Dataset entries:
• • • •

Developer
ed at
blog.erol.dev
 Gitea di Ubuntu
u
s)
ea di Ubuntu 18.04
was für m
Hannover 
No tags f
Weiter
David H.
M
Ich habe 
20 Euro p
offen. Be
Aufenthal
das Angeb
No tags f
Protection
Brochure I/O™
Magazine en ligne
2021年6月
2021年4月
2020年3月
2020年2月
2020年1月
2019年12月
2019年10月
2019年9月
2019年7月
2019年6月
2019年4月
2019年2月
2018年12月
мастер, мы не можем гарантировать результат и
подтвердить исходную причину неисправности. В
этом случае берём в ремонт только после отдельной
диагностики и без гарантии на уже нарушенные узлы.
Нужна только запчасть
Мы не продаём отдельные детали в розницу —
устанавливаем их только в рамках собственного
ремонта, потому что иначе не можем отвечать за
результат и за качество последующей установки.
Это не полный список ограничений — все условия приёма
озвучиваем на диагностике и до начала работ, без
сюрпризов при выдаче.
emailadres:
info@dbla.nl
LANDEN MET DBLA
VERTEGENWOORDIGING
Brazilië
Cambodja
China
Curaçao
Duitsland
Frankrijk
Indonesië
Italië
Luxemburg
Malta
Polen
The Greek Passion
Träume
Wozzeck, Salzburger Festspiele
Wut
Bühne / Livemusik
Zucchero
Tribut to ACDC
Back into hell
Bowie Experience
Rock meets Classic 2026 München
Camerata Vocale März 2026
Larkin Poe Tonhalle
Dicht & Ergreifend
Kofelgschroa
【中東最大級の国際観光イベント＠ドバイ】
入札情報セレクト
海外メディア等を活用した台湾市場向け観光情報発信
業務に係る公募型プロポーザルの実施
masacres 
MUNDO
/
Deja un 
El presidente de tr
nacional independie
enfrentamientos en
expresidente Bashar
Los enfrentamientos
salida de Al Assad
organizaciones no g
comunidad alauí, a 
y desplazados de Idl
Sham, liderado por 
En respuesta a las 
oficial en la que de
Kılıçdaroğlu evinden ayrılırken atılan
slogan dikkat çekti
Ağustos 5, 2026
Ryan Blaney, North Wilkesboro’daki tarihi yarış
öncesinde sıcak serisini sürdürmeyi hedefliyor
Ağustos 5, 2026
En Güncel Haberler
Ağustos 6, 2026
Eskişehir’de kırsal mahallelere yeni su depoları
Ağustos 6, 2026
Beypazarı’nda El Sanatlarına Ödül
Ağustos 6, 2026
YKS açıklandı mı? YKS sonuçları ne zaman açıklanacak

• • • •

BRIEF: Up to and including the line with "Это не полный", restate the records above word for word from the very first line.

THE ANSWER:
Developer
ed at
blog.erol.dev
 Gitea di Ubuntu
u
s)
ea di Ubuntu 18.04
was für m
Hannover 
No tags f
Weiter
David H.
M
Ich habe 
20 Euro p
offen. Be
Aufenthal
das Angeb
No tags f
Protection
Brochure I/O™
Magazine en ligne
2021年6月
2021年4月
2020年3月
2020年2月
2020年1月
2019年12月
2019年10月
2019年9月
2019年7月
2019年6月
2019年4月
2019年2月
2018年12月
мастер, мы не можем гарантировать результат и
подтвердить исходную причину неисправности. В
этом случае берём в ремонт только после отдельной
диагностики и без гарантии на уже нарушенные узлы.
Нужна только запчасть
Мы не продаём отдельные детали в розницу —
устанавливаем их только в рамках собственного
ремонта, потому что иначе не можем отвечать за
результат и за качество последующей установки.
Это не полный список ограничений — все условия приёма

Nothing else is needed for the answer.